Derek Doyle (born 30 April 1986) is an Irish former footballer.

==Career==
Doyle was born in Dublin, and began his senior career with University College Dublin A.F.C. on a soccer scholarship. He made his debut for the Students as a 19-year-old coming on as a second-half substitute during a 1–1 league draw against Shelbourne on 3 June 2005 at Belfield Park and he scored his first goal against the same opposition at the same venue the following season on 22 April 2006. Doyle earned a reputation as an attacking midfielder contributing 11 goals and numerous assists during his spell at Belfield Park before a leg-break in a league fixture against Sligo Rovers in 2007 curtailed that season. He also won two successive Dr.

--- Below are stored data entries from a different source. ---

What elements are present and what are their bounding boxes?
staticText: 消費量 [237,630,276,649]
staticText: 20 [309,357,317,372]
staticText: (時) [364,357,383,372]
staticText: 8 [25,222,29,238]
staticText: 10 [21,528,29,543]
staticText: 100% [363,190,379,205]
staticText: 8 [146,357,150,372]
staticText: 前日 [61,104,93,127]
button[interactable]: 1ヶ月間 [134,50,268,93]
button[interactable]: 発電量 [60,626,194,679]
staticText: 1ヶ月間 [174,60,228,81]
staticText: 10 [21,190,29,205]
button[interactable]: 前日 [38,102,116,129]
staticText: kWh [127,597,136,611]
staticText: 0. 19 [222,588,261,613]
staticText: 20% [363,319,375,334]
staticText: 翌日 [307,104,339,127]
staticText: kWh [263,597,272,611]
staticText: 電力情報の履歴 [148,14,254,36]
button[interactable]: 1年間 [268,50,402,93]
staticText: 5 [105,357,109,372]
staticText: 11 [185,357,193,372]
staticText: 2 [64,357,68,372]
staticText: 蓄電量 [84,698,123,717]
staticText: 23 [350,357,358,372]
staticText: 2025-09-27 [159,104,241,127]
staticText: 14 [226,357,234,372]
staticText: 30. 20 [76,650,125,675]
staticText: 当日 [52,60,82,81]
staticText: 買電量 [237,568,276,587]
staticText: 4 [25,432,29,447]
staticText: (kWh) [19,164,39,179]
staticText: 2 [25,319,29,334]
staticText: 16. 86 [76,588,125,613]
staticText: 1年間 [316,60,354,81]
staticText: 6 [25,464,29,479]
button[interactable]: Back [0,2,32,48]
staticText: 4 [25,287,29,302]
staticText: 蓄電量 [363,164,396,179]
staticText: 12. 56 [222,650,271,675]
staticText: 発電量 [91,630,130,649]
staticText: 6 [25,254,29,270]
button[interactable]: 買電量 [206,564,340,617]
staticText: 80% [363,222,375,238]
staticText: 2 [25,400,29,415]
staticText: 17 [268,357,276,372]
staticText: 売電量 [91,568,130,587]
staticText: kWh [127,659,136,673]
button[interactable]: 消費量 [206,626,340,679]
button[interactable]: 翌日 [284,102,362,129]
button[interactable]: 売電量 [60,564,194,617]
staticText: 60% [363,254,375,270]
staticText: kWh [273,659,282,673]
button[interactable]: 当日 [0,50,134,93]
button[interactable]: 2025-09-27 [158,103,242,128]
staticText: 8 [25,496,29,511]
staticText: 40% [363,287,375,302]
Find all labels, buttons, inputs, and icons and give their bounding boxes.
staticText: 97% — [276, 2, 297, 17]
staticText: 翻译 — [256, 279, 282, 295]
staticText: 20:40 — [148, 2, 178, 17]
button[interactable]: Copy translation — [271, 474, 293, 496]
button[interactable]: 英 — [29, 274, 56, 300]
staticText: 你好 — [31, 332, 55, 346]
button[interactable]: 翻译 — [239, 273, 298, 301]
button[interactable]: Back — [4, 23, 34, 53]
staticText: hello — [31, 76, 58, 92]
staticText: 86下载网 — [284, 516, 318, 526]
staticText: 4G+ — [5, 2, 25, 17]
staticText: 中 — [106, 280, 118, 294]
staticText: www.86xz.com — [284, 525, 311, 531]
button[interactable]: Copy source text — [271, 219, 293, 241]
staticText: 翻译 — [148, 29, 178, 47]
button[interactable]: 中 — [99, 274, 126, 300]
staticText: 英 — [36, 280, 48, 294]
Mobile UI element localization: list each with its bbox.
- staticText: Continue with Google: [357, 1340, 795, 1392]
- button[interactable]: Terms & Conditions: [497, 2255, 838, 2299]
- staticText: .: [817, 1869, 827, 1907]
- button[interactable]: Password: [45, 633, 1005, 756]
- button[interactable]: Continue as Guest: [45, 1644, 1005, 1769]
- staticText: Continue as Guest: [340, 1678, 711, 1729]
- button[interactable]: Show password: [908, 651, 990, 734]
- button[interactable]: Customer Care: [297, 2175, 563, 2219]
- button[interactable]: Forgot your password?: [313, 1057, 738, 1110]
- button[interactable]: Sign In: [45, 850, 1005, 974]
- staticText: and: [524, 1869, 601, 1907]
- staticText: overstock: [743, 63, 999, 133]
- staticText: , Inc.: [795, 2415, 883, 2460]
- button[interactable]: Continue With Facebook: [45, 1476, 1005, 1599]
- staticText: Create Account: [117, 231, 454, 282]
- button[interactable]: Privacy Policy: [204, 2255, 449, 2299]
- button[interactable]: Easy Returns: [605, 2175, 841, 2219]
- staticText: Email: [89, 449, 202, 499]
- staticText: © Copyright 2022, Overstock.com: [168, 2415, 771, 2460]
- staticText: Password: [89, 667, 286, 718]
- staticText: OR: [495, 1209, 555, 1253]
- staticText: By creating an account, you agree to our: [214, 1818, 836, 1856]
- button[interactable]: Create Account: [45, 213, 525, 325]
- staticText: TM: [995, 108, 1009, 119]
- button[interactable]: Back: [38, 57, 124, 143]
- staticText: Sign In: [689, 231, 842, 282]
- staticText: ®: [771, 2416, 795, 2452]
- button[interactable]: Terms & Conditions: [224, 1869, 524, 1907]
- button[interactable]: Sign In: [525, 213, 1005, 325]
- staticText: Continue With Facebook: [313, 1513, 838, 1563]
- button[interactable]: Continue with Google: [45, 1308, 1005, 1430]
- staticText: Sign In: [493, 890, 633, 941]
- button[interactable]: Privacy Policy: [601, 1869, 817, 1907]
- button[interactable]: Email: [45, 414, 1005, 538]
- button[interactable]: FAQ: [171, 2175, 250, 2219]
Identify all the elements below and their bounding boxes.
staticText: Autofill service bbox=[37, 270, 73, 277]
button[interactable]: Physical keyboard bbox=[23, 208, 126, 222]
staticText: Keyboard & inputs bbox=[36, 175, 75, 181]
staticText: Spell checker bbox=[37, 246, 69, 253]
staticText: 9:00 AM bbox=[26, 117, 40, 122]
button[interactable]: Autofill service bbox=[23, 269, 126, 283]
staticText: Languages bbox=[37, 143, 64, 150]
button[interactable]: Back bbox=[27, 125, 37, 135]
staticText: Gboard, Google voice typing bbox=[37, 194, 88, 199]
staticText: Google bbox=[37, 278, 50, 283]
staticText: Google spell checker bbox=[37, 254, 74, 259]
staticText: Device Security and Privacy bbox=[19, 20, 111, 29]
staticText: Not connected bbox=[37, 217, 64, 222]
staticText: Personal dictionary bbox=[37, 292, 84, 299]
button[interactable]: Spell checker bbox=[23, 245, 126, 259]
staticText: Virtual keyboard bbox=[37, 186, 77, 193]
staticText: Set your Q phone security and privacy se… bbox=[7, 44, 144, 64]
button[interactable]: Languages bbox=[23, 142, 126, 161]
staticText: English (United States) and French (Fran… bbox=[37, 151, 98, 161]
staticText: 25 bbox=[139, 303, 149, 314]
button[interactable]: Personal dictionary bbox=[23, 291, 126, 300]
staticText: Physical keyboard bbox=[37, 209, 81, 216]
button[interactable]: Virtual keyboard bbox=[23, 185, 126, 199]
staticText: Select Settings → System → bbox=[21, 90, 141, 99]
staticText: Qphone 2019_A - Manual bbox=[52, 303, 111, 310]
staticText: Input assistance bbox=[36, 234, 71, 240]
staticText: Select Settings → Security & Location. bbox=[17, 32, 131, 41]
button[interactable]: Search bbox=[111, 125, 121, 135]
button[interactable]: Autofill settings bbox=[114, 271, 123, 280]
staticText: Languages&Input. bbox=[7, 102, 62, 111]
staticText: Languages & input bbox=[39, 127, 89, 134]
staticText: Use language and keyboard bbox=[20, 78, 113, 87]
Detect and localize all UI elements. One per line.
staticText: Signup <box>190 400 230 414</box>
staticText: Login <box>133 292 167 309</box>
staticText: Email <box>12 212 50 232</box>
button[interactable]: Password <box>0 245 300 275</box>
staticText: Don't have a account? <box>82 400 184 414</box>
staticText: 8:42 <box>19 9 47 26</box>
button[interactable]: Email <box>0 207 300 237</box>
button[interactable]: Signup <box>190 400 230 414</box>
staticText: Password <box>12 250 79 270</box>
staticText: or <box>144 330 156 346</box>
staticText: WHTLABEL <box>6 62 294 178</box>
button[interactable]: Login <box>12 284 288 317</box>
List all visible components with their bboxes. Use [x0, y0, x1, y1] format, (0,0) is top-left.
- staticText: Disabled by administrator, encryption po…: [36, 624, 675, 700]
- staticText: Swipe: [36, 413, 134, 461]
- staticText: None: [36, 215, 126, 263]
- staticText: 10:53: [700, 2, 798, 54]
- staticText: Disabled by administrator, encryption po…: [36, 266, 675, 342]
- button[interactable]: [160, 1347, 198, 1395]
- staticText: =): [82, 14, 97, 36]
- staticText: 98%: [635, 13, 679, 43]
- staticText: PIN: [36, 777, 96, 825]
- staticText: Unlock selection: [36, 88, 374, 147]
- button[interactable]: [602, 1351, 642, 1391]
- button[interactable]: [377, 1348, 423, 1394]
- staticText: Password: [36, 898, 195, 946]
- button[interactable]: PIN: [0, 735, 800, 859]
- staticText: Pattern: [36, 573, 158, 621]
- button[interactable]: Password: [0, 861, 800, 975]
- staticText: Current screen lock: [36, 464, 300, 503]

Tony O'Neill Under 21 League titles with UCD in both 2004 and 2005. After 4 years with the Belfield club, Doyle departed UCD who were at the foot of the Premier Division table midway through the 2008 season to join First Division title contenders Dundalk. Doyle made his Dundalk debut as second-half substitute against Wexford Youths at Oriel Park on 31 July 2008 in a 1–0 victory for the Lilywhites. He scored his first Dundalk goal in a 2–2 away draw to Athlone Town at Lissywollen on 8 September 2008. Doyle's move to Dundalk turned out to be an astute move as he contributed 3 goals in 11 appearances as the Lilywhites dramatically took the First Division title on the final night of the season.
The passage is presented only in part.